WAKA DU COEUR N° 230

WAKA DU COEUR N° 230

AMOUR COURTOIS

Tandis que moi-même

au loin m’en irai errant

du moins mon image

en ce miroir qui vous reste

de vous ne s’éloignera

Murasaki Shikibu

L’image est d’une subtilité exquise bien que le propos – sa traduction tout au moins – apparait un peu tarabiscotée. J’ai vérifié : le terme tarabiscoté figure bien au dictionnaire et est employé pour désigner une surcharge d’ornements compliqués. Coïncidence, ce même dictionnaire donne l’exemple de l’écrivain au style tarabiscoté.

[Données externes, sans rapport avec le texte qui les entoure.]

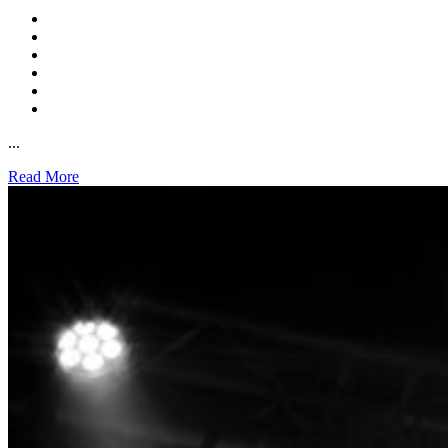
...
Read More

De par son rang, le prince qui s’exprime ici, n’est guère habitué à formuler les choses de manière simple. L’élan amoureux ajouté, le style s’en trouve d’autant plus sophistiqué qu’il s’agit en outre de plaire à la belle sans l’effaroucher.

Le récit stipule ensuite qu’après ce propos, elle murmure comme pour elle-même :

Ah s’il se pouvait

que l’image vous parti

du moins me restât

en ce miroir l’observer

certes me consolerait

Vous en conviendrez avec moi, le second waka répond admirablement au premier et le dialogue rapporté par Murasaki Shikibu apparait magnifique et digne de figurer dans les riches strophes de la poésie amoureuse à la rubrique amour courtois.

Jean Le Goff

10 septembre 2016

Bibliographie :

  • Le Dit du Genji de Murasaki Shikibu aux éditions Verdier. Paris 2011. 1460 pages.